C) This is no football game. Maybe neither of both will win, competition will continue, other companies will enter the arena, dynamics will change.
Here are the consequences of these considerations:
1) Probably (as investors) we don't really need to answer the headline question.
2) We should rather think about possible competitive dynamics that could rearrange the playing field all together.
3) We should focus on what we know. We should not base our decisions on fantasies about things we can't know for sure.
#2 is terribly complicated, which is probably the reason why everybody prefers to continue with the lazy "football game" interpretation of the problem.
#3 brings us to another myth: Even most of those investors that totally ignore #2, believe that investing in a business requires to make projections about its future. (I hear an uproar.) Well, in my opinion it does not.
At one of Berkshire Hathaway's (BRK.A) (BRK.B) annual meetings, Warren Buffett and Charlie Munger explained their ideal investment to be like shooting fish in a barrel, but after the barrel has been drained and the fish have quit flopping. And in a famous video, Alice Schroeder explains that Buffett does not make projections. (If you want to dig deeper, here is a good article on the subject by fellow Seeking Alpha contributor Todd Kenyon.)

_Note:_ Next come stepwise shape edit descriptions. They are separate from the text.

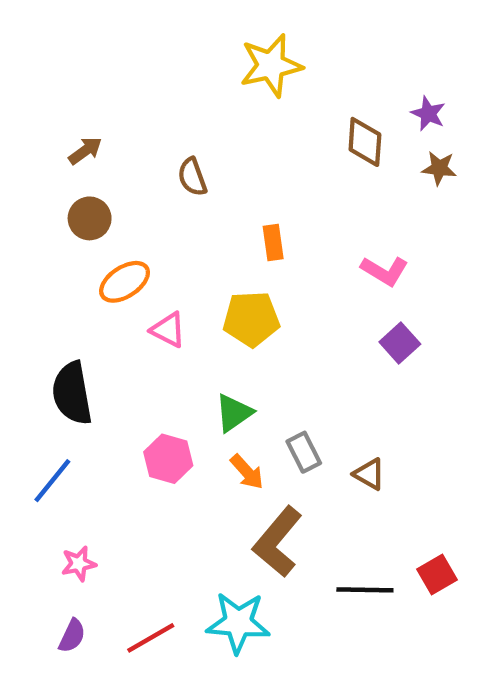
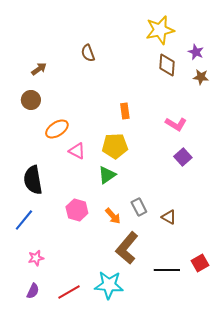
yellow star: (271, 65) -> (160, 30), moved
brown semicircle: (192, 177) -> (88, 53), moved
brown circle: (90, 218) -> (31, 100), moved
green triangle: (234, 413) -> (107, 175), moved

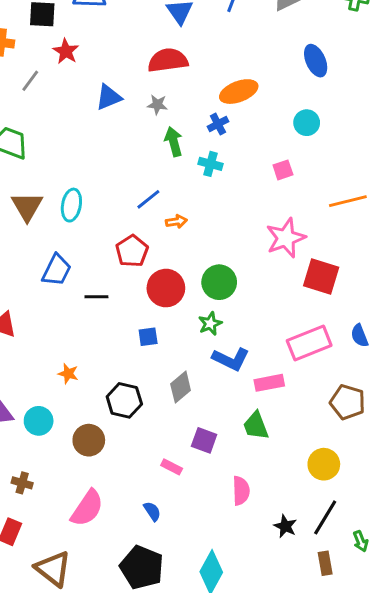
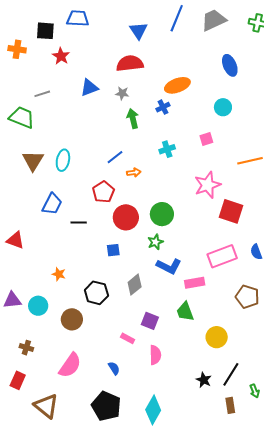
gray line: (30, 81) -> (42, 94), moved, turned 35
cyan cross: (210, 164) -> (167, 149), moved, turned -35
yellow circle: (324, 464) -> (217, 337), moved
pink semicircle: (241, 491) -> (155, 355), moved

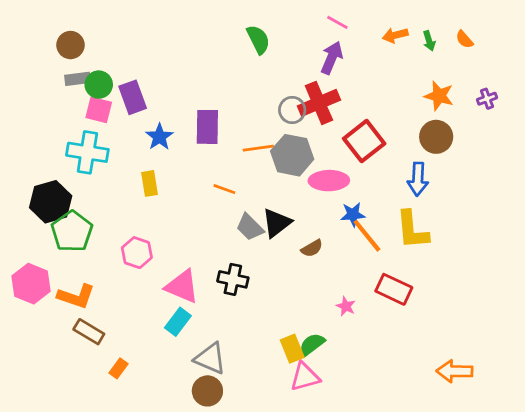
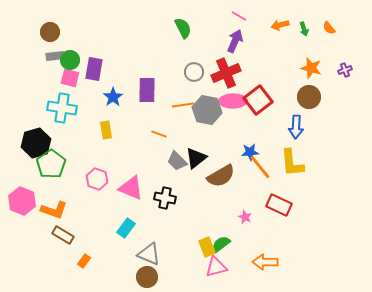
purple rectangle: (133, 97) -> (94, 69), turned 30
gray circle: (292, 110) -> (194, 72), moved
pink ellipse: (329, 181) -> (233, 101), moved
brown semicircle: (312, 248) -> (221, 176), size x1.8
pink triangle: (182, 286) -> (131, 188), moved
orange arrow: (455, 371) -> (265, 262), moved

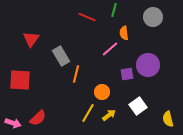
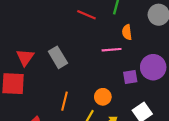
red triangle: (31, 39) -> (25, 57), moved
pink line: (110, 49) -> (112, 50), turned 36
orange line: (76, 74) -> (65, 101), moved

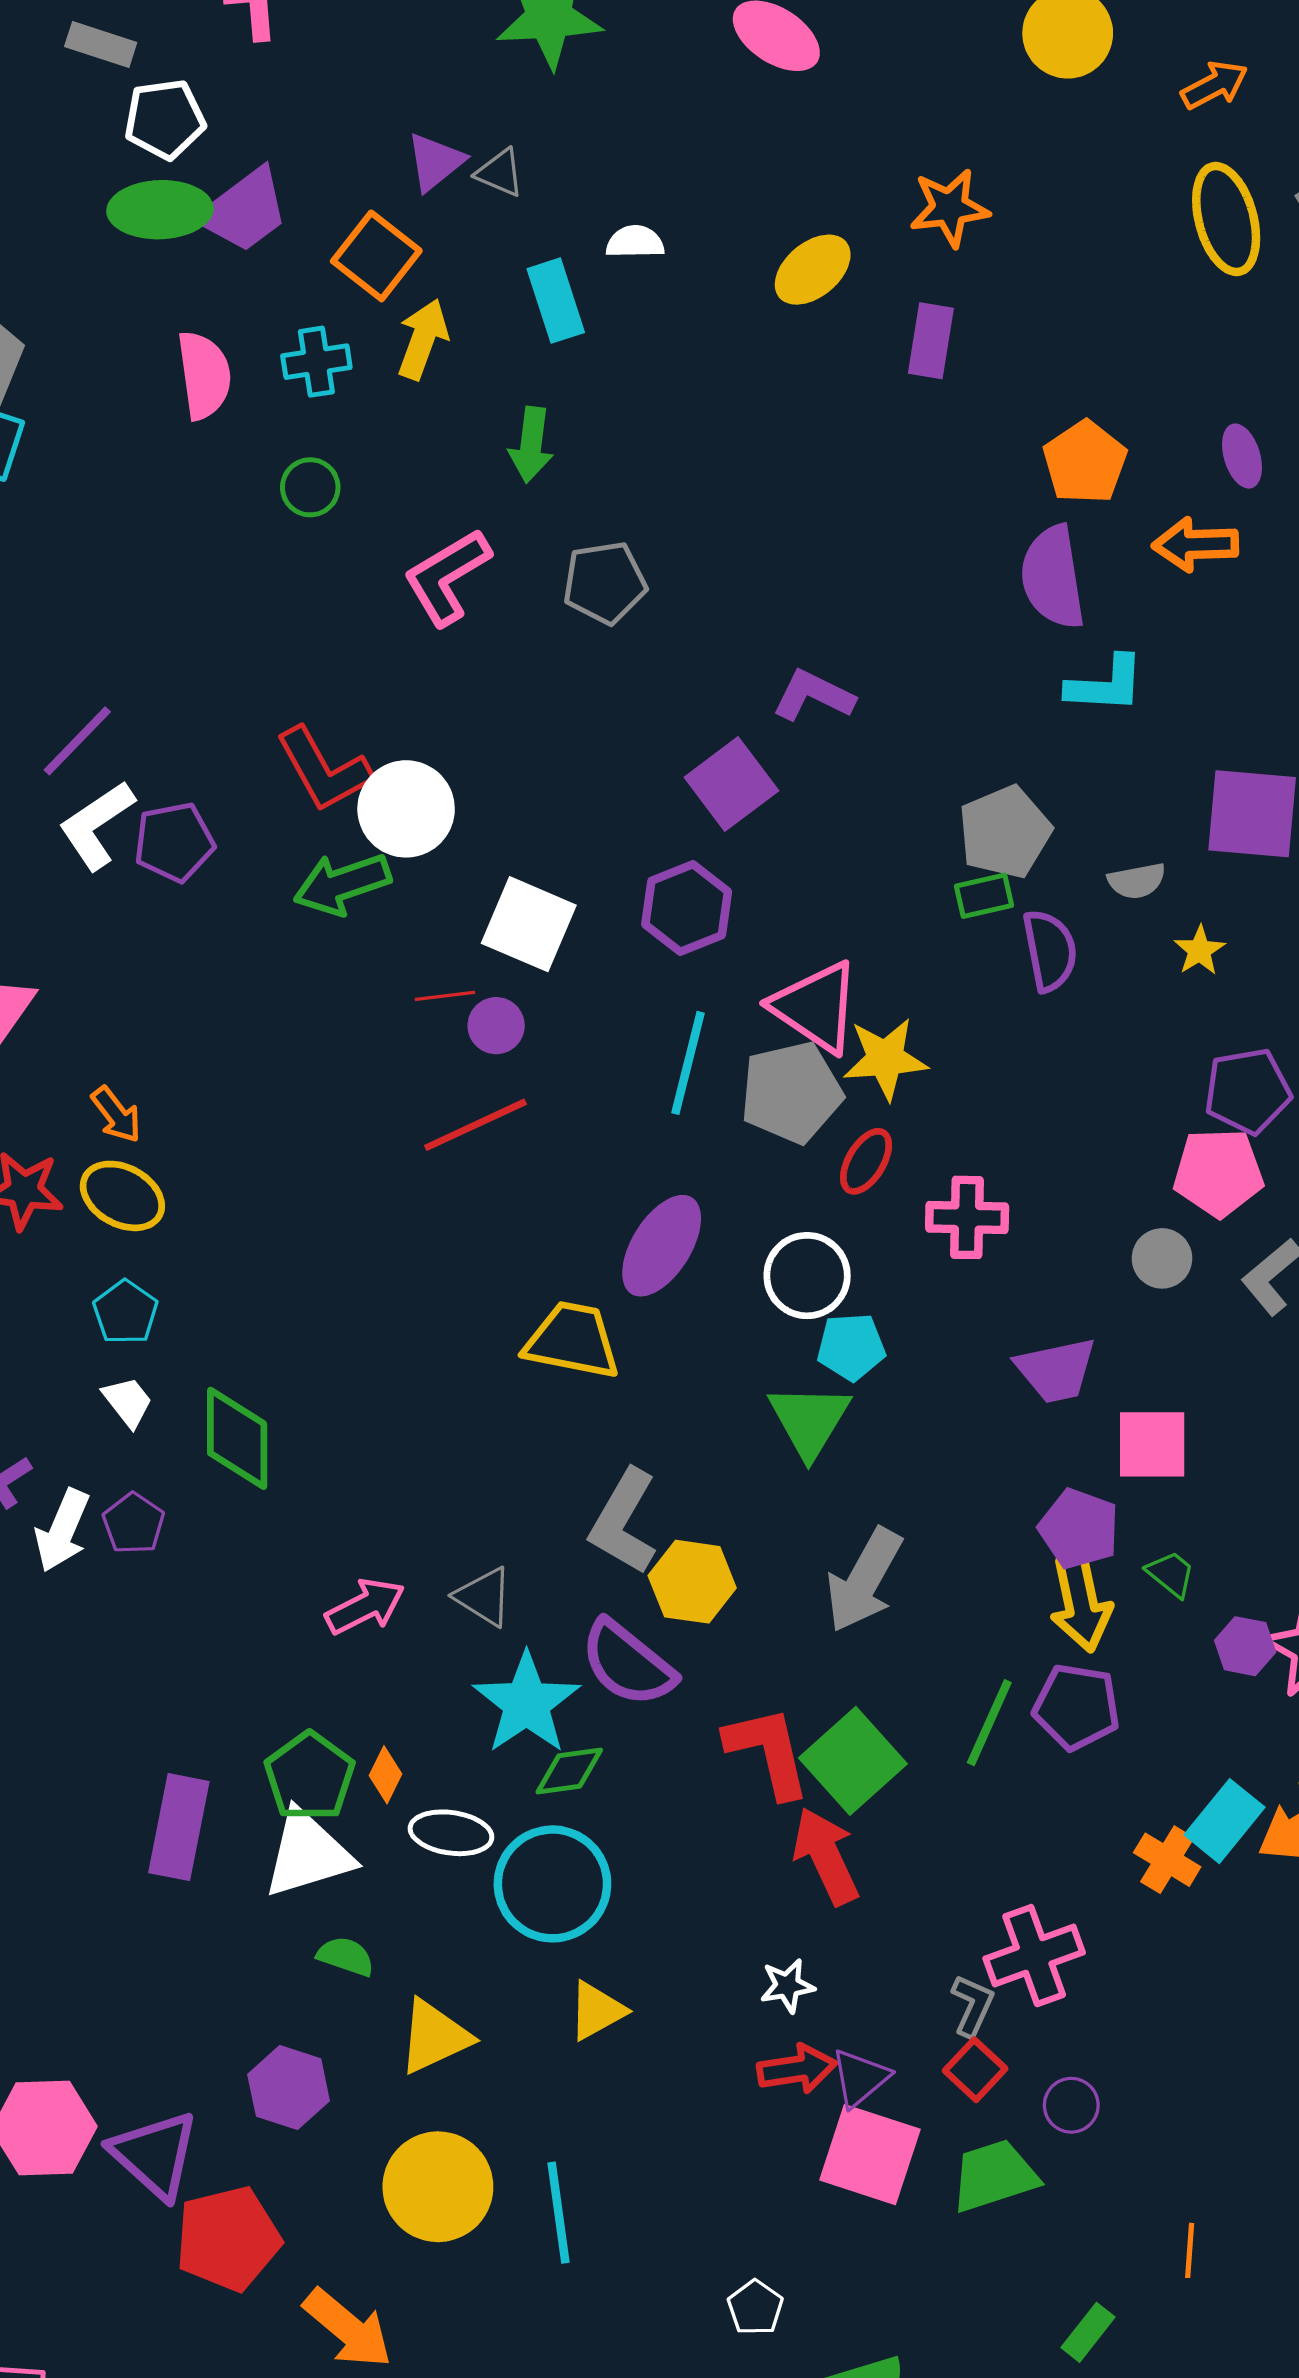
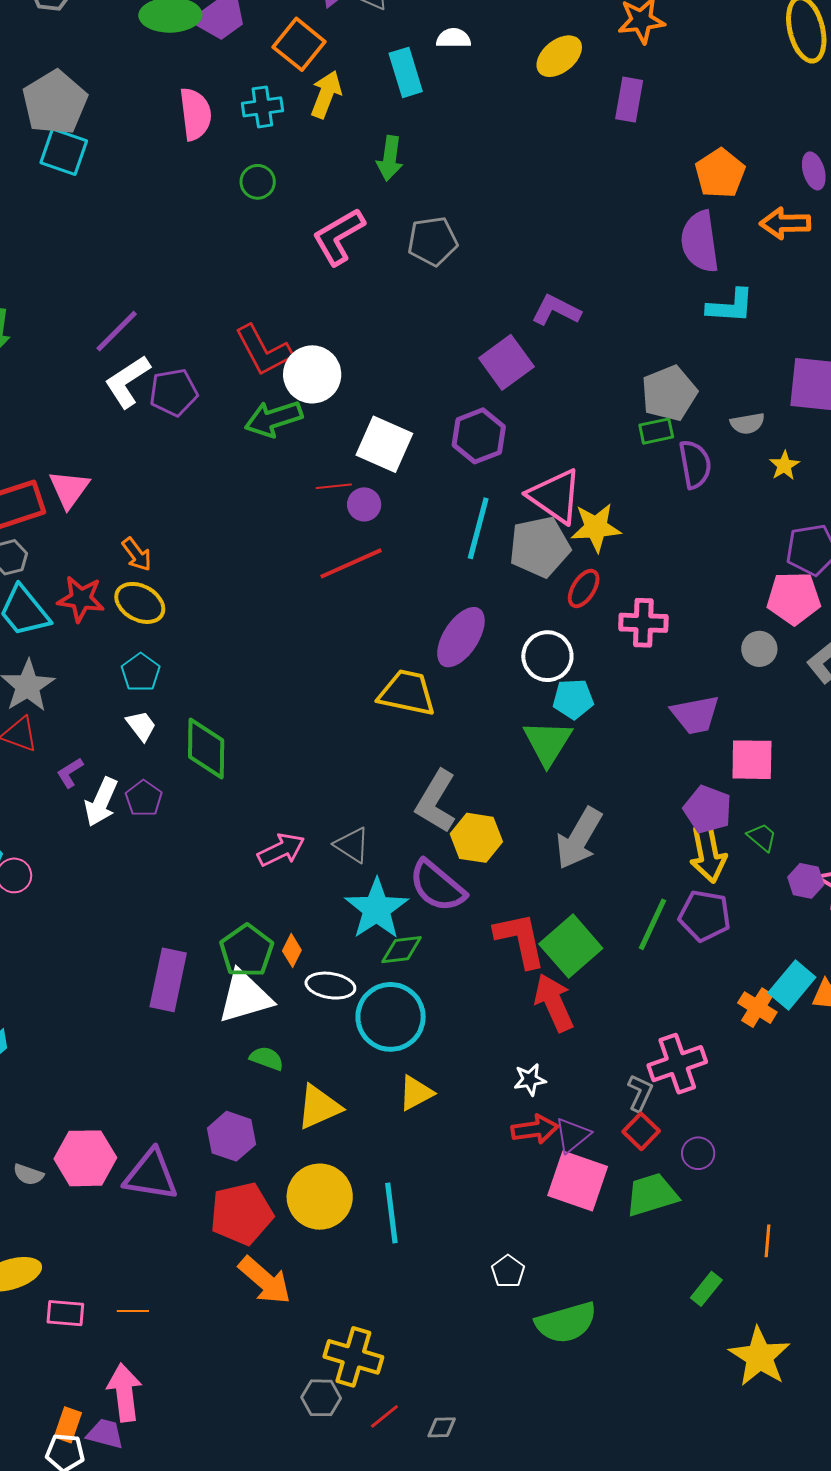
purple triangle: (155, 2155) -> (151, 1175), turned -34
red pentagon: (228, 2239) -> (242, 1214), moved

Before we solve the enigma, let's think about Amazon: How can this stock be an investment as easy and guaranteed as "like shooting fish in a barrel, but after the barrel has been drained and the fish have quit flopping"?
Here are a few facts about Amazon:
- It is the Internet retailer with the largest operations worldwide.
- It does not make profits.
- It enjoys a favorable tax treatment that likely won't last forever.
- It can compete almost only on price.
- For many years, it has vacuumed up sales from traditional retailers, forcing them to close or to transfer their shops on the Amazon platform (paying fees).
- Many see a potential monopoly in Amazon. Regulators probably won't allow it at long last (if competition alone does not manage to make a dent).
Amazon certainly is an exciting story and has a huge potential. However, as an investment this is a swimming, very lively fish. There are lots of things moving. Any assumption related to future profits must be based on projections about the future trajectory of the business, its competitors, and its technological framework. Maybe I'm not smart enough, maybe I don't understand how to make a stone-dead fish out of this situation.
As far as Wal-Mart is concerned, here are some basic facts:
- It's the traditional retailer with the largest operations worldwide (with almost 7 times Amazon's sales).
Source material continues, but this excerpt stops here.